Take Time for Your Family History

The importance of family history work




We all live very busy lives. But we all make choices about how we spend our time. In the March 1978 Ensign magazine of The Church of Jesus Christ of Latter-day Saints, Neil J. Flinders wrote an article entitled, "How Can We Make the Best Decisions?" He began his article with this analogy:


How much does a $20 pair of shoes cost? Perhaps the question sounds foolish. "The answer is obvious," one might say. "A $20 pair of shoes costs $20." Certainly that is one answer to the question. A $20 pair of shoes does cost $20 if you agree that the price includes taxes, travel to and from the store, and so forth. But there is another answer to the question when it is considered in a more inclusive framework than people usually use when buying a pair of shoes. This framework is closely related to a basic principle within the gospel of Jesus Christ. The second answer goes something like this:


A $20 pair of shoes costs $20 plus everything else one might have purchased with that $20 if he hadn't spent it for shoes. In other words, the shoes cost one the opportunity to spend that amount for something else. This principle is sometimes referred to as the "law of opportunity costs." It is often used by economists to help them choose the wisest way to invest the funds they manage.


This is another way of expressing the Law of the Harvest: we reap what we sow. How many times during a week do we make decisions to do things that are unproductive in an eternal sense? Brother Flinders concludes his article with this observation:


Day by day, man makes his choices and spends his time, his energy, and his resources. As Latter-day Saints we have the fulness of the gospel to guide us in our decision-making. The covenants we enter into are designed to help us make commitments, a step at a time, to spend our time, energy, and resources for the benefit of the Lord's purposes. This costs us the opportunity of spending such time, energy, and resources on Satan and his program.
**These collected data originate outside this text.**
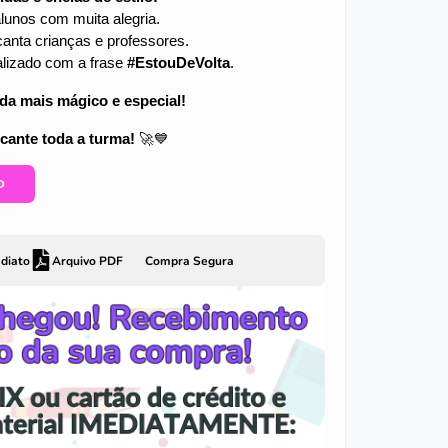
lunos com muita alegria.
anta crianças e professores.
alizado com a frase
#EstouDeVolta
.
a mais mágico e especial!
cante toda a turma!
🚀💙
O
diato
Arquivo PDF
Compra Segura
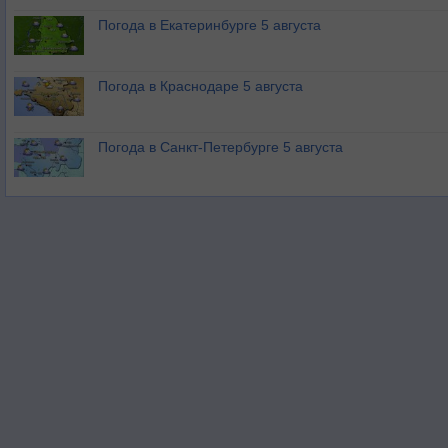
Погода в Екатеринбурге 5 августа
Погода в Краснодаре 5 августа
Погода в Санкт-Петербурге 5 августа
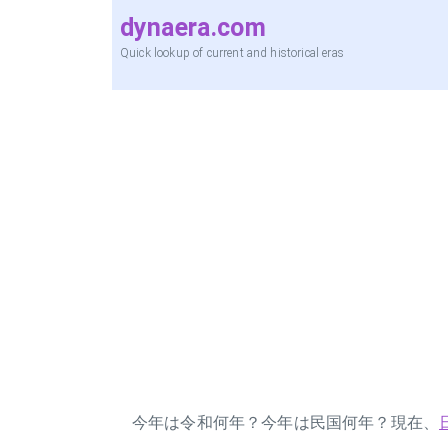
dynaera.com
Quick lookup of current and historical eras
今年は令和何年？今年は民国何年？現在、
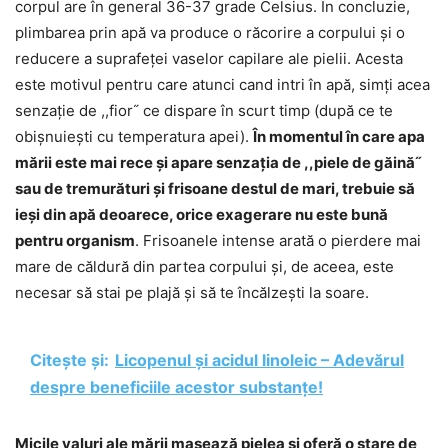
corpul are în general 36-37 grade Celsius. În concluzie,
plimbarea prin apă va produce o răcorire a corpului și o
reducere a suprafeței vaselor capilare ale pielii. Acesta
este motivul pentru care atunci cand intri în apă, simți acea
senzație de ,,fior˝ ce dispare în scurt timp (după ce te
obișnuiești cu temperatura apei).
În momentul în care apa
mării este mai rece și apare senzația de ,,piele de găină˝
sau de tremurături și frisoane destul de mari, trebuie să
ieși din apă deoarece, orice exagerare nu este bună
pentru organism
. Frisoanele intense arată o pierdere mai
mare de căldură din partea corpului și, de aceea, este
necesar să stai pe plajă și să te încălzești la soare.
Citește și:
Licopenul și acidul linoleic – Adevărul
despre beneficiile acestor substanțe!
Micile valuri ale mării masează pielea și oferă o stare de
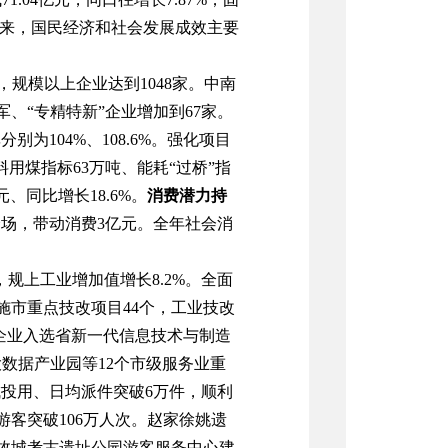
来，国民经济和社会发展成效主要
，
规模以上企业
达到
1048
家
。
中南
军、
“
专精特新
”
企业增加到
67
家。
率
分别为
104%
、
108.6%
。
强化项目
料用煤指标
63
万吨
、
能耗
“
过桥
”
指
元、同比增长
18.6%
。
消费
潜
力持
余场
，带动消费
3
亿元
。全年
社会消
，规上
工业增加值增
长
8
.2
%
。
全面
施市重点技改项目
44
个
，工业技改
企业入选省新一代信息技术与制造
大数据产业园等
12
个
市级服务业重
成投用
、
日均派件
突破
6
万件
，
顺利
游客
突破
106
万人次
。
赵家徐姚遗
故城考古遗址公园游客服务中心建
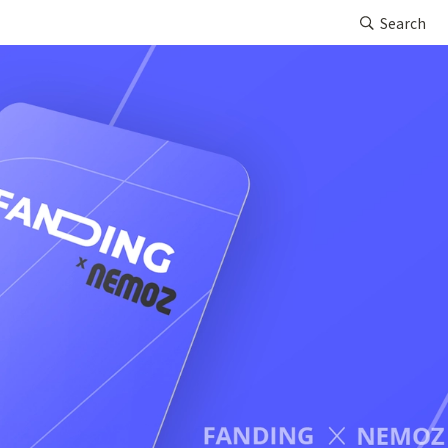
Search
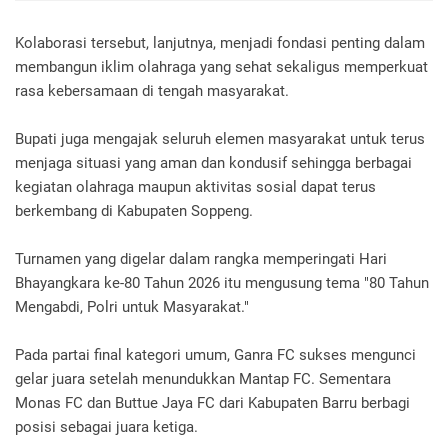
Kolaborasi tersebut, lanjutnya, menjadi fondasi penting dalam
membangun iklim olahraga yang sehat sekaligus memperkuat
rasa kebersamaan di tengah masyarakat.
Bupati juga mengajak seluruh elemen masyarakat untuk terus
menjaga situasi yang aman dan kondusif sehingga berbagai
kegiatan olahraga maupun aktivitas sosial dapat terus
berkembang di Kabupaten Soppeng.
Turnamen yang digelar dalam rangka memperingati Hari
Bhayangkara ke-80 Tahun 2026 itu mengusung tema "80 Tahun
Mengabdi, Polri untuk Masyarakat."
Pada partai final kategori umum, Ganra FC sukses mengunci
gelar juara setelah menundukkan Mantap FC. Sementara
Monas FC dan Buttue Jaya FC dari Kabupaten Barru berbagi
posisi sebagai juara ketiga.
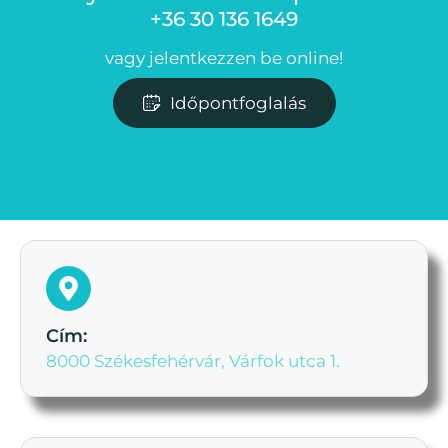
+36 30 136 1649
vagy jelentkezzen be online!
Időpontfoglalás
Cím:
8000 Székesfehérvár, Várfok utca 1.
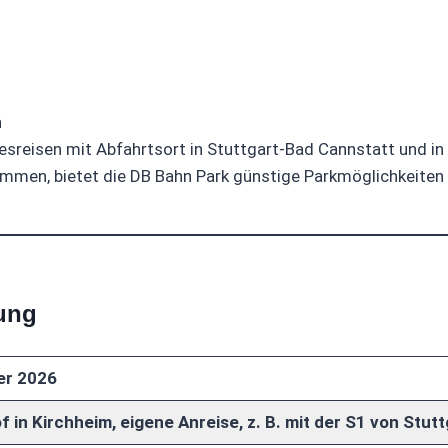
n
sreisen mit Abfahrtsort in Stuttgart-Bad Cannstatt und in
mmen, bietet die DB Bahn Park günstige Parkmöglichkeiten 
ung
er 2026
 in Kirchheim, eigene Anreise, z. B. mit der S1 von Stutt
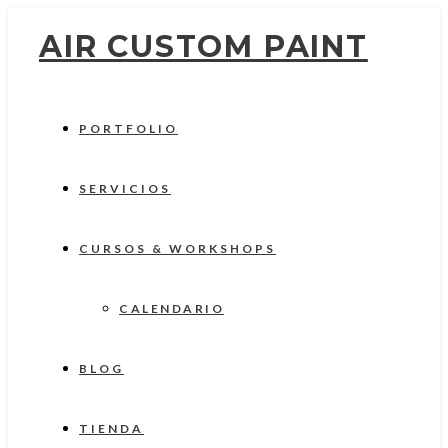
AIR CUSTOM PAINT
PORTFOLIO
SERVICIOS
CURSOS & WORKSHOPS
CALENDARIO
BLOG
TIENDA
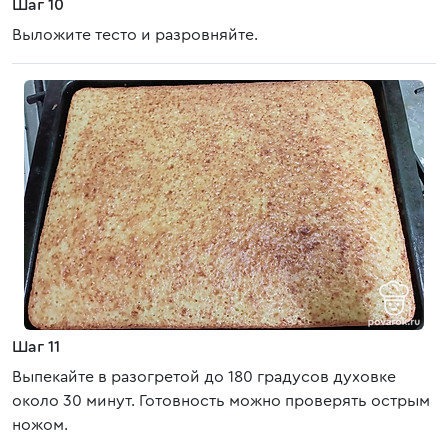
Шаг 10
Выложите тесто и разровняйте.
Шаг 11
Выпекайте в разогретой до 180 градусов духовке
около 30 минут. Готовность можно проверять острым
ножом.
Thankfully, these wise expenditures have their consequences.


Members of the Church have many opportunities to serve and do good. One of those important opportunities is to do the work of salvation for our kindred dead. According to the Prophet Joseph Smith, "The greatest responsibility in this world that God has laid upon us is to seek after our dead" (History of the Church, 6:313). If this is our greatest responsibility, why do we find it so hard to make time to fulfill that responsibility?
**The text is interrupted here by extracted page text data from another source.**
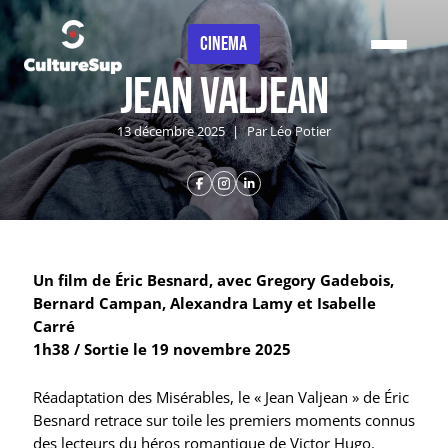
Panneau de gestion des cookies
CINEMA
Jean Valjean
13 décembre 2025
|
Par Léo Potier
Un film de Éric Besnard, avec Gregory Gadebois,
Bernard Campan, Alexandra Lamy et Isabelle
Carré
1h38 / Sortie le 19 novembre 2025
Réadaptation des Misérables, le « Jean Valjean » de Éric
Besnard retrace sur toile les premiers moments connus
des lecteurs du héros romantique de Victor Hugo.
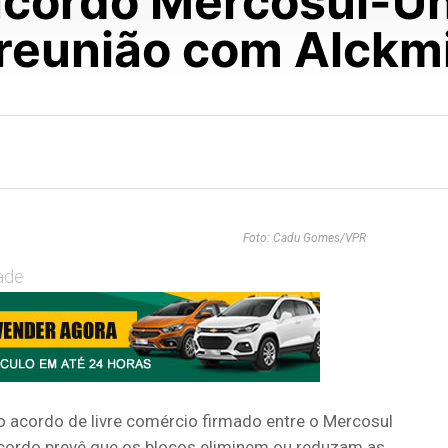
cordo Mercosul-Un
reunião com Alckm
Foto: Cadu Gomes/VPR
ade
o acordo de livre comércio firmado entre o Mercosul
acordo prevê que os blocos eliminem ou reduzam as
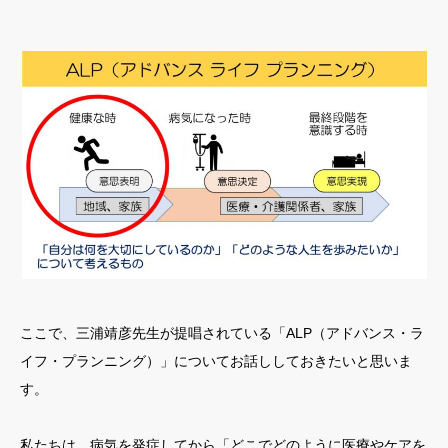
ここで、三浦靖彦先生が提唱されている「ALP（アドバンス・ラ
イフ・プランニング）」についてお話ししておきたいと思いま
す。
私たちは、病気を発症してから「どこでどのように医療やケアを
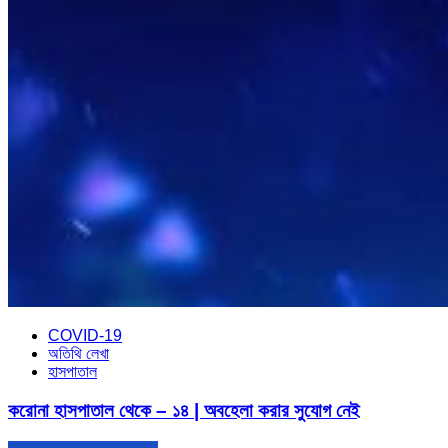
COVID-19
অতিথি লেখা
হাসপাতাল
করোনা হাসপাতাল থেকে – ১৪ | অবহেলা করার সুযোগ নেই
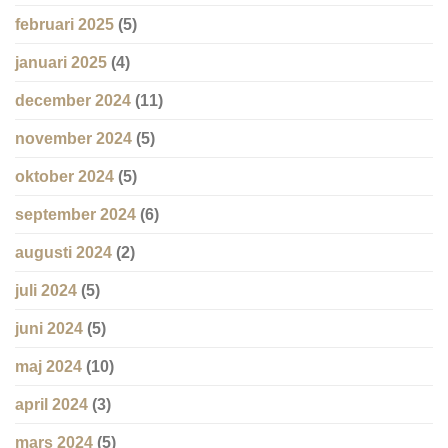
februari 2025
(5)
januari 2025
(4)
december 2024
(11)
november 2024
(5)
oktober 2024
(5)
september 2024
(6)
augusti 2024
(2)
juli 2024
(5)
juni 2024
(5)
maj 2024
(10)
april 2024
(3)
mars 2024
(5)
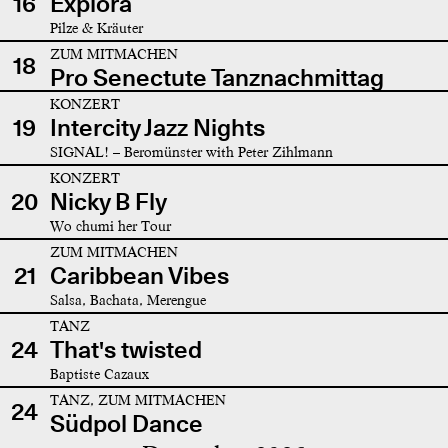
16
Explora
Pilze & Kräuter
ZUM MITMACHEN
18
Pro Senectute Tanznachmittag
KONZERT
19
Intercity Jazz Nights
SIGNAL! – Beromünster with Peter Zihlmann
KONZERT
20
Nicky B Fly
Wo chumi her Tour
ZUM MITMACHEN
21
Caribbean Vibes
Salsa, Bachata, Merengue
TANZ
24
That's twisted
Baptiste Cazaux
TANZ, ZUM MITMACHEN
24
Südpol Dance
President Spencer W. Kimball said: "Some of us have had occasion to wait for someone or something for a minute, an hour, a day, a week, or even a year. Can you imagine how our progenitors must feel, some of whom have perhaps been waiting for decades and even centuries for the temple work to be done for them?" ("The Things of Eternity - Stand We in Jeopardy?" Ensign, Jan. 1977, p. 7.) Perhaps we should think of them as we make our plans for the days and weeks ahead. What will we do to end their patient (and maybe not so patient) waiting for us to shoulder our responsibility to do the work for our kindred dead?